For EBSD analysis the investigated surface is usually tilted 70° from the horizontal position. This requires a sample tilt between grazing incidence ion milling and EBSD of 34°, figure 1b.

When using this kind of tilt set-up two measurement strategies can be pursued. The first one, hereafter referred to as grazing-incidence edge milling (GIEM) method, is shown in figure 1b. The sample is prepared by grinding and polishing to produce a sharp edge. Milling is then performed under grazing incidence to one surface at this sample edge. After milling has created a smooth surface, the sample is moved into EBSD position by a 34° tilt and a corresponding y-movement of the stage. EBSD is performed on this surface. After EBSD has completed, the sample is returned to the milling position and the next cut can be carried out.

The second method, referred to as low-incidence surface milling (LISM) approach, is illustrated in figure 1c: The initial sample preparation produces a polished surface. For milling on the free surface the sample is tilted such that the ion beam hits the surface at a 10 to 20° angle. As in the GIEM method, the sample is subsequently tilted by 34° and EBSD analysis is performed on the milled surface.

For both types of set-up the size and shape of the milled area is determined, on the one hand, by the size of the investigated surface. On the other hand, it has to be considered that the edge of the milled area projects a shadow onto the EBSD camera. The shadow increases with increasing distance of the milled area from the free sample surface and decreasing distance between EBSD camera and sample surface. For high-speed EBSD, a large acceptance angle of the diffraction pattern is beneficial. At a camera position of 20 mm we obtain an acceptance angle of approximately 120°. This means that the milled area must be bound by at least 60° angles on all three edges in order to allow shadow-free diffraction patterns. This additionally milled volume may significantly increase milling time at large milling depths or when applying the LISM method. A reasonable alternative is to remove the shadowing areas with a large ion beam current and mill only the investigated surface with a small and therefore finely focused ion current. This is accomplished in our system by setting-up a milling list which holds a number of user-defined milling areas. For both measurement strategies, a position marker is required that allows accurate positioning of the sample after movement from EBSD observation to milling or vice versa. As a position marker we use a cross that is milled next to the measured area into the sample surface.

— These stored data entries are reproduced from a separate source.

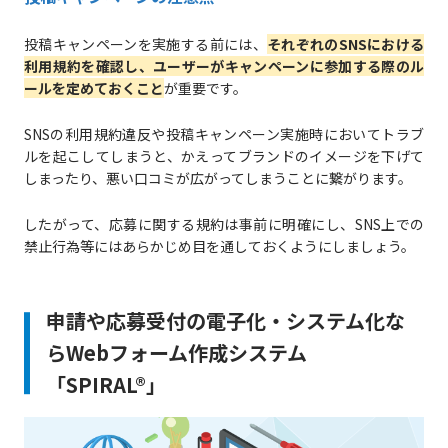
投稿キャンペーンを実施する前には、
それぞれのSNSにおける
利用規約を確認し、ユーザーがキャンペーンに参加する際のル
ールを定めておくこと
が重要です。
SNSの利用規約違反や投稿キャンペーン実施時においてトラブ
ルを起こしてしまうと、かえってブランドのイメージを下げて
しまったり、悪い口コミが広がってしまうことに繋がります。
したがって、応募に関する規約は事前に明確にし、SNS上での
禁止行為等にはあらかじめ目を通しておくようにしましょう。
申請や応募受付の電子化・システム化な
らWebフォーム作成システム
「SPIRAL®」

2.2       Automatic 3D EBSD microscopy

Running the 3D milling and EBSD cycle fully automatically requires a number of instruments and processes to be synchronized: for orientation microscopy the SEM, the EBSD program, the camera slide controller, the camera controller and the electron image drift correction program have to cooperate. For sectioning, the FIB and the FIB image drift correction program are required. Finally for changing between milling and EBSD position the sample stage needs to be accurately controlled. All participating processes are controlled by one 3D measurement program. Once the software is configured, it runs the milling and EBSD cycle until a predefined number of cycles has been reached. Each analysis cycle consists of the following steps: First, the EBSD camera is moved into position. Second, the position marker is detected by image cross-correlation and the sample is placed to its reference position using beam shift functions. Third, a reference image is taken in EBSD position. Fourth, 2D EBSD mapping is conducted using the predefined camera control parameters. Fifth, after orientation mapping the camera is retracted, the stage is moved to the predefined milling position and the FIB gun is switched on if it was off. Sixth, the microscope is switched to FIB mode and the position marker is detected by cross correlation. A shift of the FIB beam brings the milling area into reference position. Seventh, a reference image is taken using the FIB beam to document the milling progress from the FIB position. Eighth, the FIB switches to milling mode, steps the beam forward to the desired z-step size, and performs the milling list. Finally, when the milling process is over, the FIB-gun is turned off and the stage is moved back to its predefined EBSD position.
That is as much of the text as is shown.